Cameroun, des étudiants condamnés à 10 ans de prison ont été libérés

Cameroun étudiants

Les trois étudiants camerounais condamnés en 2016 à 10 ans d’emprisonnement pour avoir partagé un SMS sarcastique faisant référence à Boko Haram, ont été libérés.

« La libération de Fomusoh Ivo Feh, Afuh Nivelle Nfor et Azah Levis Gob, les trois jeunes hommes qui ont été punis contre toute logique simplement pour avoir partagé une blague sur leur téléphone portable est un grand soulagement. Savoir qu’ils ont été libérés ce week-end et qu’ils ont enfin pu retrouver leur famille après sept longues années derrière les barreaux nous remplit de joie, a déclaré Samira Daoud, directrice pour l’Afrique de l’ouest et l’Afrique centrale à Amnesty International.

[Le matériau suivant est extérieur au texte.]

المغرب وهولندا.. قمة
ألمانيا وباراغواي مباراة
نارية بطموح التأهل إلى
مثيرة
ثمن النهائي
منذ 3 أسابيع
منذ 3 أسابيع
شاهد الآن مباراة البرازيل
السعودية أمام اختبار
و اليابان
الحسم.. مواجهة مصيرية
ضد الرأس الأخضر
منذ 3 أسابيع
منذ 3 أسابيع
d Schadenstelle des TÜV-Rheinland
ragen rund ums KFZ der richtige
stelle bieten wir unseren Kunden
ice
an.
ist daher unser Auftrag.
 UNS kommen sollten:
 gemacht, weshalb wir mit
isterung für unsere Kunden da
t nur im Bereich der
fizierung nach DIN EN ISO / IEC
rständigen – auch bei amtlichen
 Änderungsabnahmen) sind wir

« Toutes les personnes qui ont fait campagne sans relâche en faveur de leur libération, notamment les plus de 300 000 personnes à travers le monde qui ont écrit en 2016 au président Paul Biya pour lui demander de mettre fin à cette injustice, ont également été ravies d’apprendre qu’ils sont enfin libres.

« Ces trois étudiants, qui n’ont fait qu’exercer pacifiquement leur droit à la liberté d’expression, n’auraient pour commencer jamais dû être arrêtés »

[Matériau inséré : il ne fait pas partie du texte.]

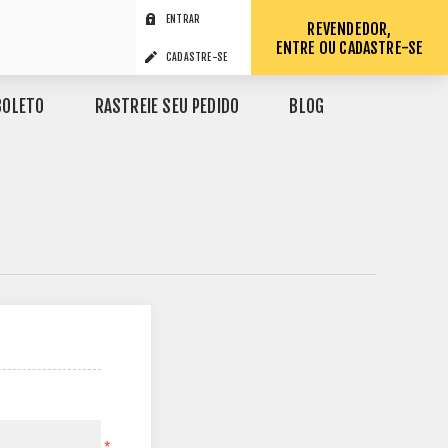
ENTRAR
REVENDEDOR,
ENTRE OU CADASTRE-SE
CADASTRE-SE
BOLETO
RASTREIE SEU PEDIDO
BLOG
*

« Ces trois étudiants, qui n’ont fait qu’exercer pacifiquement leur droit à la liberté d’expression, n’auraient pour commencer jamais dû être arrêtés. Les autorités camerounaises doivent protéger les droits humains et veiller à ce que toute personne puisse s’exprimer librement sans craindre de représailles. »

Complément d’information

Fomusoh Ivo Feh, Afuh Nivelle Nfor et Azah Levis Gob, trois étudiants qui avaient été condamnés à une peine de 10 ans d’emprisonnement le 2 novembre 2016 par un tribunal militaire qui les a déclarés coupables de « non-dénonciation d’informations liées au terrorisme » ont quitté la prison ce week-end.

Cela fait suite à la décision de la Cour suprême prise le 16 décembre 2021, de réduire leur peine de 10 à cinq ans, qu’ils ont déjà passés en prison.

D’après leur avocate, Maître Victorine Chantal Edzengte, l’arrêt de la Cour suprême porte sur la peine, alors que la décision portant sur leur culpabilité a été maintenue.

« Les autorités camerounaises doivent protéger les droits humains et veiller à ce que toute personne puisse s’exprimer librement sans craindre de représailles »

En décembre 2014, Fomusoh Ivo Feh a reçu d’un ami le texto suivant : « Boko Haram recrute des jeunes à partir de 14 ans. Conditions de recrutement : 4 matières au GCE, y compris la religion. » Ce message était en réalité une observation sur la difficulté à trouver un emploi correct sans être hautement qualifié et jouait sur l’idée que même le groupe armé Boko Haram ne recrutait que des personnes ayant obtenu de bons résultats à leurs examens.

Fomusoh Ivo Feh a transféré le message à Afuh Nivelle Nfor, qui l’a envoyé à son tour à Azah Levis Gob. Après avoir confisqué le téléphone, l’un de leurs enseignants a lu le texto et l’a montré à la police. Fomusoh Ivo Feh et ses amis ont tous été arrêtés. Ils ont été emmenés à la prison de Yaoundé le 14 janvier 2015.

Amnesty International a fait campagne pour leur libération et plus de 310 000 personnes à travers le monde, dont l’ancien footballeur camerounais Patrick Mboma, ont écrit au président Paul Biya.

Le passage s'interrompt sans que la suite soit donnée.